Par exemple, la résistance croissante à l’idée selon laquelle « il n’y a pas d’alternative » aux coupes budgétaires pourrait, grâce à l’AV, s’intégrer directement au processus politique. Le type de défi électoral lancé par Richard Taylor à Worcester pourrait devenir une force politique puissante dans la mesure où de telles campagnes peuvent attirer le soutien de larges pans de la communauté. AV mettrait au défi les principaux partis de s'allier à des forces extérieures à Westminster, comme les centaines de milliers de personnes qui ont défilé à Londres le 26 mars, insistant sur le fait que la réduction des services publics n'est pas la voie à suivre pour une reprise économique durable. Cela pourrait également renforcer la capacité de partis tels que les Verts à mieux identifier leur soutien au niveau local et jeter les bases de nouvelles alliances électorales progressistes à l’avenir.

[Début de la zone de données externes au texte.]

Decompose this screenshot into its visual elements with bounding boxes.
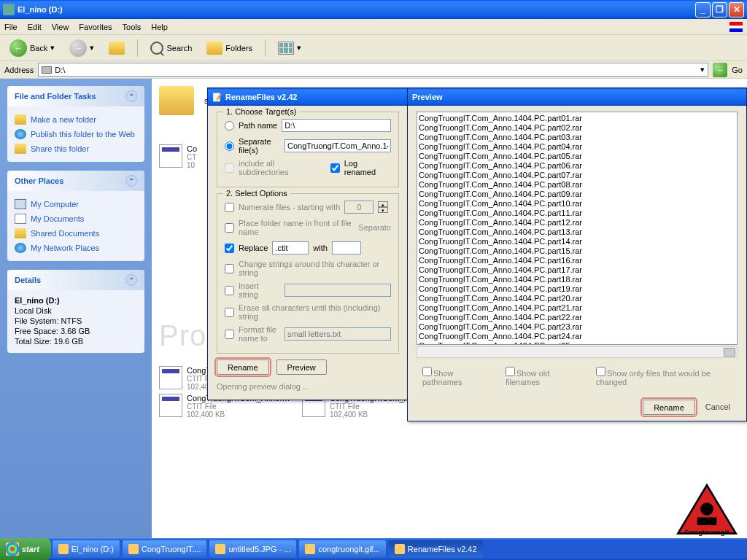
- task-share[interactable]: Share this folder: [15, 141, 137, 156]
- taskbar-item[interactable]: congtruongit.gif...: [299, 540, 385, 558]
- dialog-titlebar[interactable]: 📝 RenameFiles v2.42: [208, 88, 408, 106]
- taskbar-item[interactable]: El_nino (D:): [53, 540, 120, 558]
- maximize-button[interactable]: ❐: [712, 2, 727, 18]
- preview-item[interactable]: CongTruongIT.Com_Anno.1404.PC.part17.rar: [419, 265, 735, 275]
- rename-button[interactable]: Rename: [217, 359, 269, 375]
- show-pathnames-check[interactable]: Show pathnames: [422, 367, 492, 386]
- computer-icon: [15, 199, 26, 209]
- preview-item[interactable]: CongTruongIT.Com_Anno.1404.PC.part04.rar: [419, 142, 735, 152]
- preview-item[interactable]: CongTruongIT.Com_Anno.1404.PC.part15.rar: [419, 246, 735, 256]
- views-button[interactable]: ▾: [273, 39, 306, 57]
- radio-label: Path name: [239, 121, 277, 130]
- start-button[interactable]: start: [0, 538, 51, 560]
- preview-item[interactable]: CongTruongIT.Com_Anno.1404.PC.part22.rar: [419, 313, 735, 322]
- folder-icon[interactable]: [159, 86, 194, 115]
- task-publish[interactable]: Publish this folder to the Web: [15, 127, 137, 141]
- preview-item[interactable]: CongTruongIT.Com_Anno.1404.PC.part03.rar: [419, 133, 735, 142]
- search-icon: [150, 42, 163, 55]
- group-legend: 1. Choose Target(s): [223, 107, 299, 116]
- preview-item[interactable]: CongTruongIT.Com_Anno.1404.PC.part13.rar: [419, 228, 735, 237]
- taskbar-item[interactable]: RenameFiles v2.42: [389, 540, 483, 558]
- file-item[interactable]: CoCT10: [159, 144, 203, 169]
- preview-item[interactable]: CongTruongIT.Com_Anno.1404.PC.part10.rar: [419, 199, 735, 209]
- preview-item[interactable]: CongTruongIT.Com_Anno.1404.PC.part24.rar: [419, 332, 735, 341]
- scroll-thumb[interactable]: [724, 348, 735, 357]
- menu-view[interactable]: View: [52, 23, 69, 31]
- place-network[interactable]: My Network Places: [15, 241, 137, 255]
- preview-item[interactable]: CongTruongIT.Com_Anno.1404.PC.part25.rar: [419, 341, 735, 345]
- preview-item[interactable]: CongTruongIT.Com_Anno.1404.PC.part11.rar: [419, 209, 735, 218]
- preview-item[interactable]: CongTruongIT.Com_Anno.1404.PC.part01.rar: [419, 114, 735, 123]
- preview-item[interactable]: CongTruongIT.Com_Anno.1404.PC.part23.rar: [419, 322, 735, 332]
- change-strings-check[interactable]: Change strings around this character or …: [225, 260, 391, 277]
- app-icon: 📝: [212, 93, 222, 102]
- chevron-down-icon[interactable]: ▾: [700, 65, 705, 74]
- preview-item[interactable]: CongTruongIT.Com_Anno.1404.PC.part16.rar: [419, 256, 735, 265]
- folders-button[interactable]: Folders: [201, 39, 258, 57]
- go-button[interactable]: →: [713, 63, 727, 77]
- collapse-icon[interactable]: ⌃: [125, 90, 137, 102]
- preview-item[interactable]: CongTruongIT.Com_Anno.1404.PC.part19.rar: [419, 284, 735, 294]
- preview-item[interactable]: CongTruongIT.Com_Anno.1404.PC.part05.rar: [419, 152, 735, 161]
- erase-check[interactable]: Erase all characters until this (includi…: [225, 303, 391, 321]
- folder-up-icon: [109, 42, 125, 55]
- preview-item[interactable]: CongTruongIT.Com_Anno.1404.PC.part12.rar: [419, 218, 735, 228]
- log-renamed-check[interactable]: Log renamed: [330, 159, 391, 176]
- preview-item[interactable]: CongTruongIT.Com_Anno.1404.PC.part07.rar: [419, 171, 735, 180]
- preview-item[interactable]: CongTruongIT.Com_Anno.1404.PC.part08.rar: [419, 180, 735, 190]
- separate-files-radio[interactable]: Separate file(s): [225, 137, 280, 155]
- numerate-check[interactable]: Numerate files - starting with: [225, 203, 340, 212]
- preview-item[interactable]: CongTruongIT.Com_Anno.1404.PC.part18.rar: [419, 275, 735, 284]
- menu-file[interactable]: File: [4, 23, 18, 31]
- show-only-changed-check[interactable]: Show only files that would be changed: [596, 367, 738, 386]
- dialog-titlebar[interactable]: Preview: [408, 88, 746, 106]
- menu-favorites[interactable]: Favorites: [79, 23, 112, 31]
- replace-check[interactable]: Replace: [225, 244, 268, 253]
- path-input[interactable]: [282, 119, 391, 132]
- app-icon: [305, 544, 315, 554]
- taskbar-item[interactable]: untitled5.JPG - ...: [209, 540, 296, 558]
- preview-cancel-button[interactable]: Cancel: [705, 400, 730, 415]
- forward-button[interactable]: → ▾: [64, 37, 99, 59]
- preview-item[interactable]: CongTruongIT.Com_Anno.1404.PC.part02.rar: [419, 123, 735, 133]
- format-check[interactable]: Format file name to: [225, 325, 280, 343]
- go-label: Go: [732, 66, 743, 74]
- replace-to-input[interactable]: [332, 241, 361, 254]
- place-shared-docs[interactable]: Shared Documents: [15, 226, 137, 241]
- horizontal-scrollbar[interactable]: [417, 346, 738, 358]
- place-label: My Network Places: [31, 244, 99, 252]
- file-type: CTIT File: [187, 402, 290, 411]
- address-input[interactable]: D:\ ▾: [38, 63, 708, 77]
- replace-from-input[interactable]: [272, 241, 309, 254]
- close-button[interactable]: ✕: [729, 2, 744, 18]
- preview-file-list[interactable]: CongTruongIT.Com_Anno.1404.PC.part01.rar…: [417, 112, 738, 345]
- insert-input: [285, 284, 391, 297]
- preview-item[interactable]: CongTruongIT.Com_Anno.1404.PC.part14.rar: [419, 237, 735, 246]
- back-button[interactable]: ← Back ▾: [4, 37, 60, 59]
- collapse-icon[interactable]: ⌃: [125, 175, 137, 187]
- path-name-radio[interactable]: Path name: [225, 121, 277, 131]
- menu-edit[interactable]: Edit: [28, 23, 42, 31]
- search-button[interactable]: Search: [145, 39, 197, 57]
- preview-item[interactable]: CongTruongIT.Com_Anno.1404.PC.part20.rar: [419, 294, 735, 303]
- preview-rename-button[interactable]: Rename: [643, 400, 695, 415]
- minimize-button[interactable]: _: [695, 2, 711, 18]
- collapse-icon[interactable]: ⌃: [125, 274, 137, 286]
- up-button[interactable]: [104, 39, 130, 57]
- separate-files-input[interactable]: [285, 139, 391, 152]
- show-old-filenames-check[interactable]: Show old filenames: [506, 367, 583, 386]
- task-new-folder[interactable]: Make a new folder: [15, 112, 137, 127]
- spinner[interactable]: ▴▾: [378, 201, 388, 213]
- taskbar-item[interactable]: CongTruongIT....: [123, 540, 207, 558]
- menu-tools[interactable]: Tools: [123, 23, 142, 31]
- preview-item[interactable]: CongTruongIT.Com_Anno.1404.PC.part09.rar: [419, 190, 735, 199]
- preview-button[interactable]: Preview: [276, 359, 327, 375]
- insert-string-check[interactable]: Insert string: [225, 281, 280, 299]
- preview-item[interactable]: CongTruongIT.Com_Anno.1404.PC.part06.rar: [419, 161, 735, 171]
- preview-item[interactable]: CongTruongIT.Com_Anno.1404.PC.part21.rar: [419, 303, 735, 313]
- menu-help[interactable]: Help: [151, 23, 168, 31]
- folder-icon: [15, 114, 26, 125]
- place-folder-check[interactable]: Place folder name in front of file name: [225, 219, 354, 236]
- place-my-computer[interactable]: My Computer: [15, 197, 137, 211]
- place-my-documents[interactable]: My Documents: [15, 211, 137, 226]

Un vote non à la réforme électorale enverrait de mauvais messages et serait présenté comme une preuve que le public britannique est globalement satisfait de notre politique. Pire encore, cela pourrait faire dérailler les engagements existants visant à introduire la représentation proportionnelle pour la deuxième chambre. Cela affaiblirait moins la coalition que confirmerait notre propre impuissance face aux intérêts qui guident son agenda. Ce n'est pas pour rien que le chef de l'Alliance des contribuables a consacré son temps à mener la campagne du non.
Je saisirai l’opportunité du référendum pour voter AV comme un vote pour le changement. J’espère que cela initiera une dynamique de changement impulsée par la base, non seulement pour une véritable représentation proportionnelle à Westminster, mais aussi pour une assemblée constituante participative qui produirait une constitution démocratique écrite, dont les objectifs pourraient bien intégrer l’esprit égalitaire de Rainsborough.